2. Justify each property from electron-configuration logic. Variable O.S.: small energy gap between (n-1)d and ns. Coloured: d-d transitions need partially filled d. Paramagnetism: unpaired d electrons. High m.p.: strong metallic bonding from d-orbital overlap.
3. Apply IUPAC criterion: Zn (3d¹⁰4s²), Cd (4d¹⁰5s²), Hg (5d¹⁰6s²). All have d¹⁰ and form only +2 ions, which are also d¹⁰. So neither atom nor ion has an incomplete d-shell. They are not transition elements in the strict sense.
4. Note that all three (Zn, Cd, Hg) have low m.p. relative to ``true'' transition metals: Zn 420 ^∘C, Cd 321 ^∘C, Hg -39 ^∘C (liquid at room temperature). Reason: closed d¹⁰ contributes nothing extra to metallic bonding.

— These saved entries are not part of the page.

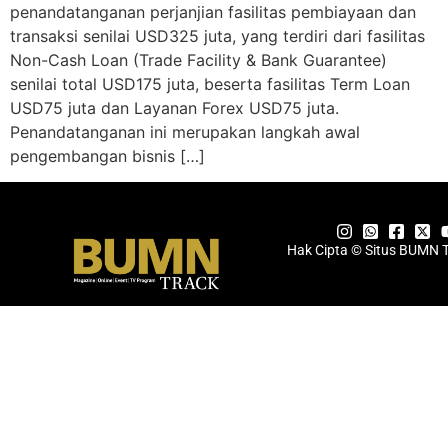
penandatanganan perjanjian fasilitas pembiayaan dan
transaksi senilai USD325 juta, yang terdiri dari fasilitas
Non-Cash Loan (Trade Facility & Bank Guarantee)
senilai total USD175 juta, beserta fasilitas Term Loan
USD75 juta dan Layanan Forex USD75 juta.
Penandatanganan ini merupakan langkah awal
pengembangan bisnis […]
Hak Cipta © Situs BUMN 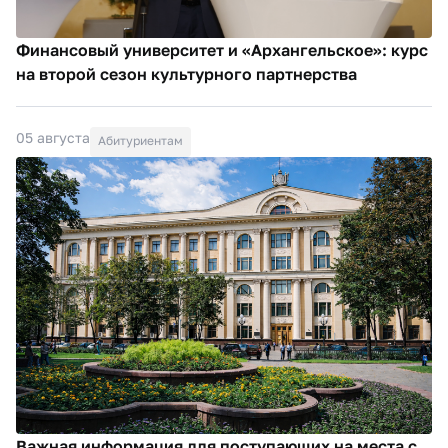
Финансовый университет и «Архангельское»: курс
на второй сезон культурного партнерства
05 августа
Абитуриентам
Важная информация для поступающих на места с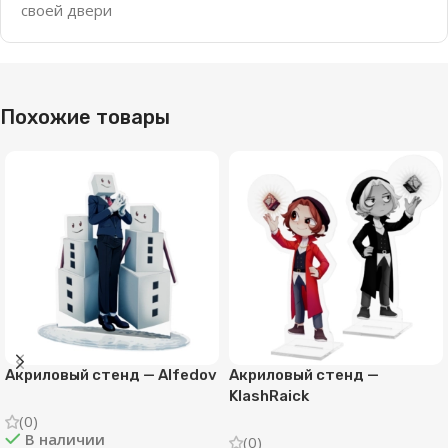
своей двери
Похожие товары
Акриловый стенд — Alfedov
Акриловый стенд —
KlashRaick
(0)
В наличии
(0)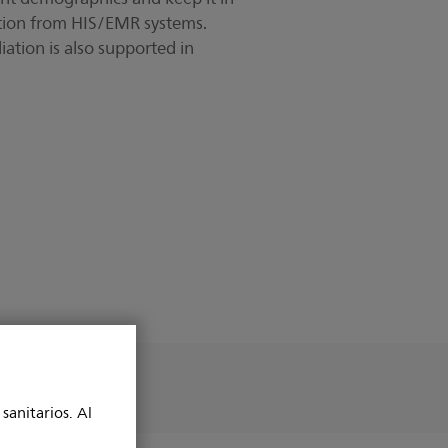
ation from HIS/EMR systems.
iation is also supported in
sanitarios. Al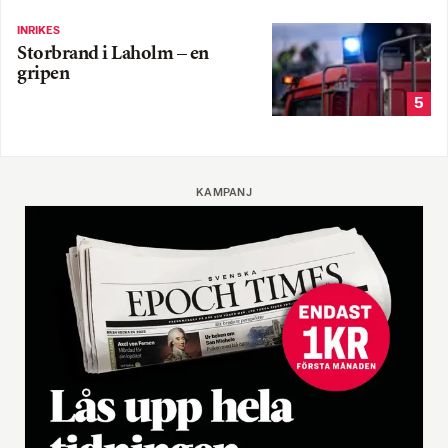
INRIKES
Storbrand i Laholm – en
gripen
5
KAMPANJ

Numerical anchor. Zn^2+ = [Ar]3d¹⁰; check μ = 0 BM (diamagnetic). Sc^3+ = [Ar]3d⁰; μ = 0 BM. Both are d-block but their atom-or-ion has incomplete d? Sc atom is 3d¹4s² so YES (incomplete d in atom); Zn atom is 3d¹⁰4s² so NO. That is why Sc is a transition element and Zn is not.

Concept linkage. The same closed-shell argument that excludes Zn, Cd, Hg also predicts their similarity to the s-block calcium group: white salts, +2 ion only, no colour. They are sometimes called the ``post-transition metals''.

Why this matters. On a typical exam, the question is split in two; remembering that the answer is exactly Zn, Cd, Hg saves a lot of guesswork. The IUPAC test ``incomplete d in atom or common ion'' gives a clean yes/no rule for every d-block element.

Eight characteristic properties drive from a partially filled d shell; Zn, Cd and Hg, having d¹⁰ in atom and common ion, are excluded.

Picture-first. Picture two layers of orbitals in a transition-metal atom: an outer ns shell and an inner (n-1)d shell, with very similar energies. In a non-transition atom there is only one valence layer.

Electronic-config reasoning. Energy-level diagram: the (n-1)d and ns orbitals lie within ∼ 100 kJ/mol of each other across the transition series. By contrast the gap between ns and np (representative elements) or between two adjacent shells ns and (n+1)s is several hundred kJ/mol. The closeness of d and s is what makes the chemistry rich.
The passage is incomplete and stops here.